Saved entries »
+--

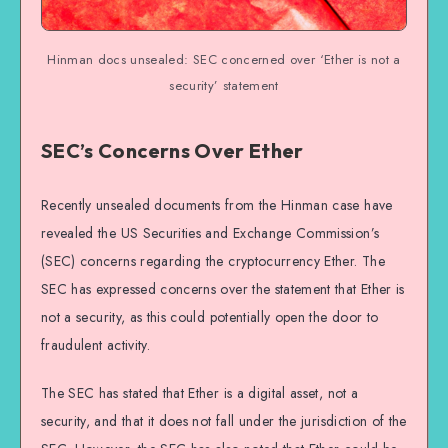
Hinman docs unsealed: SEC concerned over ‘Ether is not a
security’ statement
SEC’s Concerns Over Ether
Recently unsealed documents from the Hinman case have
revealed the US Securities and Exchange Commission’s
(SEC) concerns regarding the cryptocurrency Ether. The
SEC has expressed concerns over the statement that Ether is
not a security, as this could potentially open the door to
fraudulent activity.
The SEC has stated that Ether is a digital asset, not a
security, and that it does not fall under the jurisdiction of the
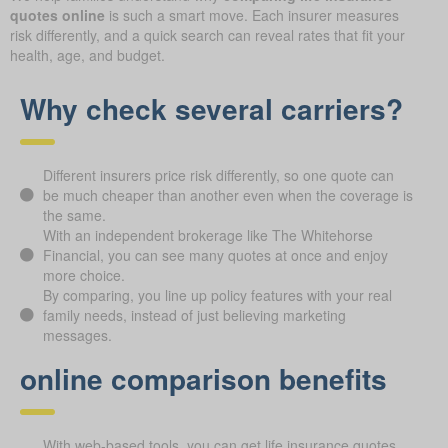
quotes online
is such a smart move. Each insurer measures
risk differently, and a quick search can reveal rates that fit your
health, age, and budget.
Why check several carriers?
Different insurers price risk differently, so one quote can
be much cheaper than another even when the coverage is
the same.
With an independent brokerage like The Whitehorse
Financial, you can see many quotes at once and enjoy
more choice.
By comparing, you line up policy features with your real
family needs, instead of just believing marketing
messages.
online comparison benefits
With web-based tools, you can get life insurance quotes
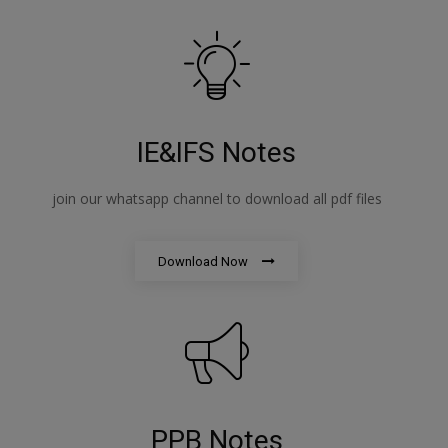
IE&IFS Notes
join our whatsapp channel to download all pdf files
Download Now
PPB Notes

+--

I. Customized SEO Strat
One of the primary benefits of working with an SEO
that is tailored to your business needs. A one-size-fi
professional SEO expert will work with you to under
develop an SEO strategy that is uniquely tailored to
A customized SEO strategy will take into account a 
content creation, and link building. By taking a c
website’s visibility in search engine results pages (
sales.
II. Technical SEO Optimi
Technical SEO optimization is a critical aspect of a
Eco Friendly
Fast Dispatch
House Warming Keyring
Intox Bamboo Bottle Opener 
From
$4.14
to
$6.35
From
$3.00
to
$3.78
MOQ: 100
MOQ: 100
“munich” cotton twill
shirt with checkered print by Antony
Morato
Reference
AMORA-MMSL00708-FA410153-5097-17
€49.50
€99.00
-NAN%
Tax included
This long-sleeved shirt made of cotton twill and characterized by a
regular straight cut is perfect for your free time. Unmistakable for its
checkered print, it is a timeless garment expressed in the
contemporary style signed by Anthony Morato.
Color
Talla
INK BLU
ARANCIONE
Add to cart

+--

THE TASK »
Reproduce each line of the records in which "statement" appears.

YOUR SOLUTION »
security’ statement
SEC has expressed concerns over the statement that Ether is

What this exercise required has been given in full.